Binnen de geboortezorg werken voornamelijk vrouwen en veel van hen raken tijdens hun loopbaan zwanger of krijgen kinderen. Net zoals andere vrouwen, kunnen zij persoonlijk getroffen worden door een miskraam of het verlies van een (levenloos) geboren kind. Daarna blijven zij tijdens hun werk geconfronteerd worden met hun eigen ervaring.

Deze scoping review richtte zich op de ervaringen van zorgverleners in de geboortezorg die weer aan het werk gaan na een persoonlijk verlies van een zwangerschap of een foetale of neonatale sterfte.

De onderzoekers vonden tien relevante ervaringsgerichte documenten, zowel wetenschappelijke studies als persoonlijke verhalen. De synthese beschrijft 29 ervaringen van 26 verloskundigen, een verpleegkundige en twee artsen uit Australië, Verenigd Koninkrijk, Verenigde Staten en Zweden.

Vier thema’s komen naar voren: gevoelig liggende vragen van moeders, incidenten in de praktijk, professionele kennis en collegiale ondersteuning. De vraagstelling “Heb jij kinderen?” wordt als ongemakkelijk en soms als pijnlijk ervaren. Verloskundigen geven een ontwijkend antwoord, veranderen het onderwerp van gesprek of vertellen een leugen. Soms is het gevoelsmatig lastig voor verloskundigen om zorg te verlenen aan bijvoorbeeld een vrouw die niet blij is met het geslacht van de baby of wanneer een zwangere vrouw drugs gebruikt of rookt.
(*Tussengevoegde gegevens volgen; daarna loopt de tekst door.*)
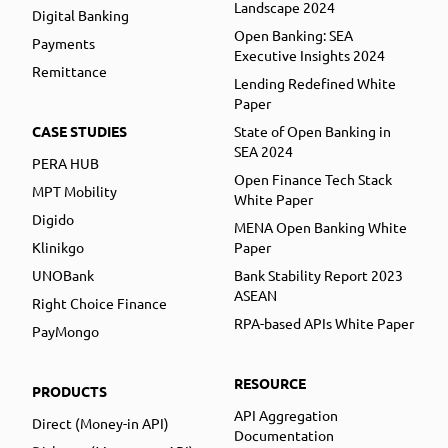
Landscape 2024
Digital Banking
Open Banking: SEA
Payments
Executive Insights 2024
Remittance
Lending Redefined White
Paper
CASE STUDIES
State of Open Banking in
SEA 2024
PERA HUB
Open Finance Tech Stack
MPT Mobility
White Paper
Digido
MENA Open Banking White
Klinikgo
Paper
UNOBank
Bank Stability Report 2023
ASEAN
Right Choice Finance
RPA-based APIs White Paper
PayMongo
RESOURCE
PRODUCTS
API Aggregation
Direct (Money-in API)
Documentation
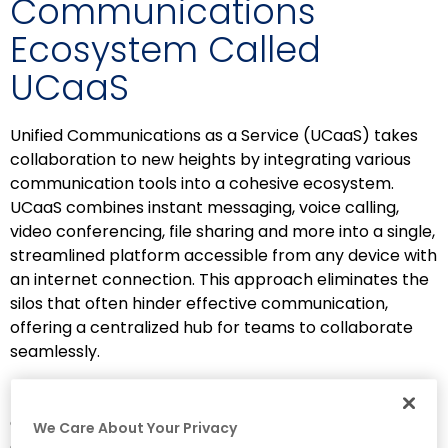
Communications
Ecosystem Called
UCaaS
Unified Communications as a Service (UCaaS) takes
collaboration to new heights by integrating various
communication tools into a cohesive ecosystem.
UCaaS combines instant messaging, voice calling,
video conferencing, file sharing and more into a single,
streamlined platform accessible from any device with
an internet connection. This approach eliminates the
silos that often hinder effective communication,
offering a centralized hub for teams to collaborate
seamlessly.
UCaaS simplifies remote work and fosters real-time
collaboration, enabling team members to
We Care About Your Privacy
communicate effortlessly across distances.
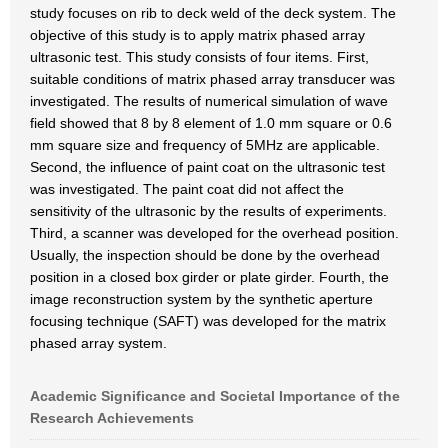
study focuses on rib to deck weld of the deck system. The
objective of this study is to apply matrix phased array
ultrasonic test. This study consists of four items. First,
suitable conditions of matrix phased array transducer was
investigated. The results of numerical simulation of wave
field showed that 8 by 8 element of 1.0 mm square or 0.6
mm square size and frequency of 5MHz are applicable.
Second, the influence of paint coat on the ultrasonic test
was investigated. The paint coat did not affect the
sensitivity of the ultrasonic by the results of experiments.
Third, a scanner was developed for the overhead position.
Usually, the inspection should be done by the overhead
position in a closed box girder or plate girder. Fourth, the
image reconstruction system by the synthetic aperture
focusing technique (SAFT) was developed for the matrix
phased array system.
Academic Significance and Societal Importance of the
Research Achievements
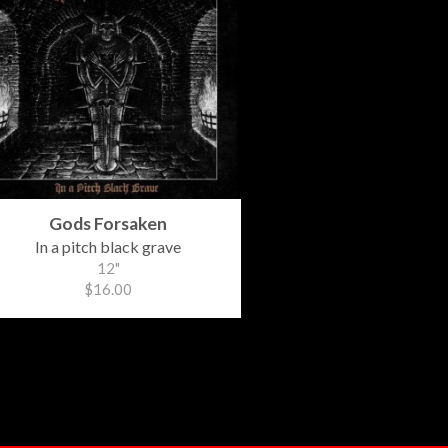
Gods Forsaken
In a pitch black grave
12"
$16.00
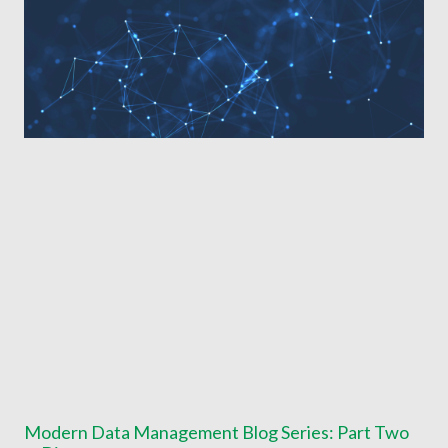
Modern Data Management Blog Series: Part Two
Het hebben van professionele kennis leidt soms tot schuldgevoel, zeker wanneer verloskundigen vinden dat ze gebruik hadden moeten maken van hun eigen professionele kennis of expertise om verlies te voorkomen. Verloskundigen waarderen de sensitiviteit van collega’s die soms in kleine dingen waarneembaar is. Dat een collega laat merken dat ze zich de uitgerekende datum of de datum van de geboorte van de baby herinnert, of dat er rekening wordt gehouden wordt met dat het moeilijk is om een (verlos)kamer binnen te gaan waar zij zelf bevallen is.

De auteurs benadrukken met deze studie de aandacht te willen vestigen op een kwetsbare groep zorgverleners die op het werk regelmatig geconfronteerd wordt met hun eigen verlies en rouwproces. Volgens de auteurs kan dit vele jaren gevoelig blijven. De auteurs concluderen dat er meer onderzoek nodig is naar de behoeften van verloskundigen die terugkeren naar het werk na een persoonlijk perinataal verlies. De auteurs pleiten ervoor om ‘goed voor deze groep zorgverleners te zorgen’.